[ASSIGNED TASK]: In the records below, find the line containing "Pièces détachées pour Pour commande d'urinoir", then extract that line and all subsequent lines exactly, leaving out everything else.
Start of DATA EXCERPTS
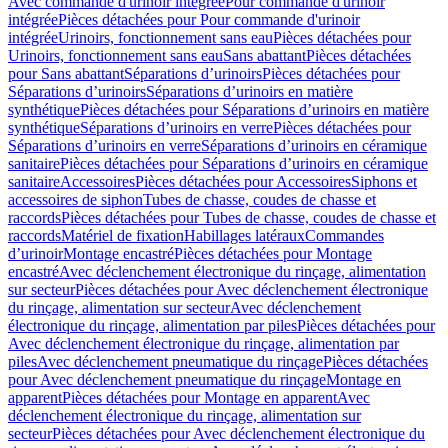
Avec commande d'urinoir intégrée
Pour commande d'urinoir
intégrée
Pièces détachées pour Pour commande d'urinoir
intégrée
Urinoirs, fonctionnement sans eau
Pièces détachées pour
Urinoirs, fonctionnement sans eau
Sans abattant
Pièces détachées
pour Sans abattant
Séparations d’urinoirs
Pièces détachées pour
Séparations d’urinoirs
Séparations d’urinoirs en matière
synthétique
Pièces détachées pour Séparations d’urinoirs en matière
synthétique
Séparations d’urinoirs en verre
Pièces détachées pour
Séparations d’urinoirs en verre
Séparations d’urinoirs en céramique
sanitaire
Pièces détachées pour Séparations d’urinoirs en céramique
sanitaire
Accessoires
Pièces détachées pour Accessoires
Siphons et
accessoires de siphon
Tubes de chasse, coudes de chasse et
raccords
Pièces détachées pour Tubes de chasse, coudes de chasse et
raccords
Matériel de fixation
Habillages latéraux
Commandes
dʼurinoir
Montage encastré
Pièces détachées pour Montage
encastré
Avec déclenchement électronique du rinçage, alimentation
sur secteur
Pièces détachées pour Avec déclenchement électronique
du rinçage, alimentation sur secteur
Avec déclenchement
électronique du rinçage, alimentation par piles
Pièces détachées pour
Avec déclenchement électronique du rinçage, alimentation par
piles
Avec déclenchement pneumatique du rinçage
Pièces détachées
pour Avec déclenchement pneumatique du rinçage
Montage en
apparent
Pièces détachées pour Montage en apparent
Avec
déclenchement électronique du rinçage, alimentation sur
secteur
Pièces détachées pour Avec déclenchement électronique du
End of DATA EXCERPTS
[RESPONSE TO THIS TASK]:
Pièces détachées pour Pour commande d'urinoir
intégrée
Urinoirs, fonctionnement sans eau
Pièces détachées pour
Urinoirs, fonctionnement sans eau
Sans abattant
Pièces détachées
pour Sans abattant
Séparations d’urinoirs
Pièces détachées pour
Séparations d’urinoirs
Séparations d’urinoirs en matière
synthétique
Pièces détachées pour Séparations d’urinoirs en matière
synthétique
Séparations d’urinoirs en verre
Pièces détachées pour
Séparations d’urinoirs en verre
Séparations d’urinoirs en céramique
sanitaire
Pièces détachées pour Séparations d’urinoirs en céramique
sanitaire
Accessoires
Pièces détachées pour Accessoires
Siphons et
accessoires de siphon
Tubes de chasse, coudes de chasse et
raccords
Pièces détachées pour Tubes de chasse, coudes de chasse et
raccords
Matériel de fixation
Habillages latéraux
Commandes
dʼurinoir
Montage encastré
Pièces détachées pour Montage
encastré
Avec déclenchement électronique du rinçage, alimentation
sur secteur
Pièces détachées pour Avec déclenchement électronique
du rinçage, alimentation sur secteur
Avec déclenchement
électronique du rinçage, alimentation par piles
Pièces détachées pour
Avec déclenchement électronique du rinçage, alimentation par
piles
Avec déclenchement pneumatique du rinçage
Pièces détachées
pour Avec déclenchement pneumatique du rinçage
Montage en
apparent
Pièces détachées pour Montage en apparent
Avec
déclenchement électronique du rinçage, alimentation sur
secteur
Pièces détachées pour Avec déclenchement électronique du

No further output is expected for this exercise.